** Exercise details **
Go through the entries and copy every line that has the string "issues" in it.

** Data for this exercise **
⁂

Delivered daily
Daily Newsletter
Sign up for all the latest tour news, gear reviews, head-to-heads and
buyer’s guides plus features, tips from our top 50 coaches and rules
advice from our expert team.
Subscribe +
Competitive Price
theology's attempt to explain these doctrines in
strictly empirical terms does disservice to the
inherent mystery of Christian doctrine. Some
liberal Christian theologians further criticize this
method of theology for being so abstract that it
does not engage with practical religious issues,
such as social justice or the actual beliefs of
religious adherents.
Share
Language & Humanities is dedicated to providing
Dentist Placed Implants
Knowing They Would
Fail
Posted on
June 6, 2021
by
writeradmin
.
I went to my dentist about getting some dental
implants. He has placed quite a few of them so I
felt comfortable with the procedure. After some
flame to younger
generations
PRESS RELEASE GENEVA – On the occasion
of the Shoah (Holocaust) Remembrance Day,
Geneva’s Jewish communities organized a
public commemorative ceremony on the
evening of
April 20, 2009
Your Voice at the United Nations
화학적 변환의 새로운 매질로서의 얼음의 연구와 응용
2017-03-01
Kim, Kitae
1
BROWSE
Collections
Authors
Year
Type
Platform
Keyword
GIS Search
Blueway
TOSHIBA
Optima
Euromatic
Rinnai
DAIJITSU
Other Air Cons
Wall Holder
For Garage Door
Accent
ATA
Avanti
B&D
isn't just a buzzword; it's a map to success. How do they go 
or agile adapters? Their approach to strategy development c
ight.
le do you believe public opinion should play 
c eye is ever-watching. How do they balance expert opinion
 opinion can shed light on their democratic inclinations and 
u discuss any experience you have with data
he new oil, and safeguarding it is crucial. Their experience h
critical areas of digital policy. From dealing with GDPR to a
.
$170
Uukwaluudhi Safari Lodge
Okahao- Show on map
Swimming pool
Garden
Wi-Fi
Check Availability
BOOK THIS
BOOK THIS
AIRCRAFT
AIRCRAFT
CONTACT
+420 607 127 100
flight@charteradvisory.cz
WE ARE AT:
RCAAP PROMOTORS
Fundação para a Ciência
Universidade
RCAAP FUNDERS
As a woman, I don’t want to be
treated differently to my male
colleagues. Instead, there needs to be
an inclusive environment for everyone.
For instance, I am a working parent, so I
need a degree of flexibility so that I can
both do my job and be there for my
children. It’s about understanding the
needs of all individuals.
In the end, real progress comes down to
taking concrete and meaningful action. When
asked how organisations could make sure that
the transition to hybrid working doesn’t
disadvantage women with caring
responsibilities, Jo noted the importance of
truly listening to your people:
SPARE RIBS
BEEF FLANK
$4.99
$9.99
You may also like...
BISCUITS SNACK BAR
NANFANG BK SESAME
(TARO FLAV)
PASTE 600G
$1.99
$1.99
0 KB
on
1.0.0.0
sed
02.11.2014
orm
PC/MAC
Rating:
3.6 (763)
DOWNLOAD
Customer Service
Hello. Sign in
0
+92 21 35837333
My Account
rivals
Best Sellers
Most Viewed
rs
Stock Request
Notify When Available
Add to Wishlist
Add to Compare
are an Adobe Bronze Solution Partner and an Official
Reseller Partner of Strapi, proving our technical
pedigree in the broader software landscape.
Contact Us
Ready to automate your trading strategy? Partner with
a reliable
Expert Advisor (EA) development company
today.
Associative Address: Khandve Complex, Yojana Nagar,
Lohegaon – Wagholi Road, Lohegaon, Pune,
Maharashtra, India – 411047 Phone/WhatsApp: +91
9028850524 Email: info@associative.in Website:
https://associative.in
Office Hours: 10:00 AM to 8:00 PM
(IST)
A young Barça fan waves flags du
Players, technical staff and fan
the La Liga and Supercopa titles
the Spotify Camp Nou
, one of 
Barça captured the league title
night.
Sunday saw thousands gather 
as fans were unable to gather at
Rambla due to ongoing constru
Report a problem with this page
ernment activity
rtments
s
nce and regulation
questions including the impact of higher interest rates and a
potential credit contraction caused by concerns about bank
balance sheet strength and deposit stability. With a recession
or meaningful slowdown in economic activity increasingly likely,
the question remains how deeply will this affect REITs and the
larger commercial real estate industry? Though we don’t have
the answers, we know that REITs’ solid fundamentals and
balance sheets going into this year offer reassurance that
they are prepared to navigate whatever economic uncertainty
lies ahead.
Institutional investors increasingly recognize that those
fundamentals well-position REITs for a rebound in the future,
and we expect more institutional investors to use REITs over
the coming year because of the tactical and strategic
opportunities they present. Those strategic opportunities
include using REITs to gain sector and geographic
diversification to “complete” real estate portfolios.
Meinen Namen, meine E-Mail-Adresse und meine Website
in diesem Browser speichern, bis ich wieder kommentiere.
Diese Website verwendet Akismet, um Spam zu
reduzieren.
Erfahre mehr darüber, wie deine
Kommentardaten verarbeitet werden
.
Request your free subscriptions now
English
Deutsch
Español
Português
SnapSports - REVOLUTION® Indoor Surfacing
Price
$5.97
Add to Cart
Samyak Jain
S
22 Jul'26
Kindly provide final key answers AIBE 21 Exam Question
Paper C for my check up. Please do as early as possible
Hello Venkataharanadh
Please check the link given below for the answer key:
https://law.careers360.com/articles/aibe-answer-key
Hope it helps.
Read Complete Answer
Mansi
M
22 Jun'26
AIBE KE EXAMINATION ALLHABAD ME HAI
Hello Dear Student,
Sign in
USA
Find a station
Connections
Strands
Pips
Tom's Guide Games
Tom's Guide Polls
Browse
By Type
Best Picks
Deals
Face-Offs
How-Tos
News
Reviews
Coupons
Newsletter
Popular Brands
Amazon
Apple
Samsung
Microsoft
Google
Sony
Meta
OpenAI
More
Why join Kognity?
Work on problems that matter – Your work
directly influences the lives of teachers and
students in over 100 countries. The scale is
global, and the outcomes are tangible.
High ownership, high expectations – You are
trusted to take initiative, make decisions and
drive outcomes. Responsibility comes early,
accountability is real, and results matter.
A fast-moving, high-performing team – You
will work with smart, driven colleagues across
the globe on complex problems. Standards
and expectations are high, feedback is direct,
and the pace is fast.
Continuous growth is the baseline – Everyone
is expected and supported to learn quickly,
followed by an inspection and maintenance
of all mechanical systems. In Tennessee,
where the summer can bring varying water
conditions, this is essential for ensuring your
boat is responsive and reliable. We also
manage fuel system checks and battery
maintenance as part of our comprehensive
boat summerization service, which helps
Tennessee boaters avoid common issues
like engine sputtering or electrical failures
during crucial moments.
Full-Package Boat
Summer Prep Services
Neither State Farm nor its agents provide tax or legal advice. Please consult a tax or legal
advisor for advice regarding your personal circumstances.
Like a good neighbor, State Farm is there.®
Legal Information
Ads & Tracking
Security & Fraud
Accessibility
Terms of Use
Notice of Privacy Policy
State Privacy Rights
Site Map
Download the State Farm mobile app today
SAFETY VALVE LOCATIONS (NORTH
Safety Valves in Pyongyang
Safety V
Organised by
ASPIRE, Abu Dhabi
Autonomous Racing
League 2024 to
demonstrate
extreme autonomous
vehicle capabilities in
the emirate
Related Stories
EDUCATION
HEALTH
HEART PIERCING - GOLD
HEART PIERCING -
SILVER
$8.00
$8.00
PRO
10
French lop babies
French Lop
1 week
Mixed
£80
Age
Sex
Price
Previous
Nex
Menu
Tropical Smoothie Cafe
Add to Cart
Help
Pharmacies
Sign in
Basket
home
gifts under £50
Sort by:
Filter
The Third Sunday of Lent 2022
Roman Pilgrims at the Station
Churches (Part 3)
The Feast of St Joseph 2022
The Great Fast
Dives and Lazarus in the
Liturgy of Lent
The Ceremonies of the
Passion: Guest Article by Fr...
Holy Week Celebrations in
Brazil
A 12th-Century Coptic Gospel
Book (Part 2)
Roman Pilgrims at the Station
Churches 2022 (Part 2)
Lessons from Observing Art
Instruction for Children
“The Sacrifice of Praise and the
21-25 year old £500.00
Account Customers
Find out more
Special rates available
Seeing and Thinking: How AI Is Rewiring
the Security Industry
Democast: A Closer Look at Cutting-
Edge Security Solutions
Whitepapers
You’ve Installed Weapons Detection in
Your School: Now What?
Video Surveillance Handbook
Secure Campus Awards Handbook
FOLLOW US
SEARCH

⁂

** Output of the exercise **
does not engage with practical religious issues,
Tennessee boaters avoid common issues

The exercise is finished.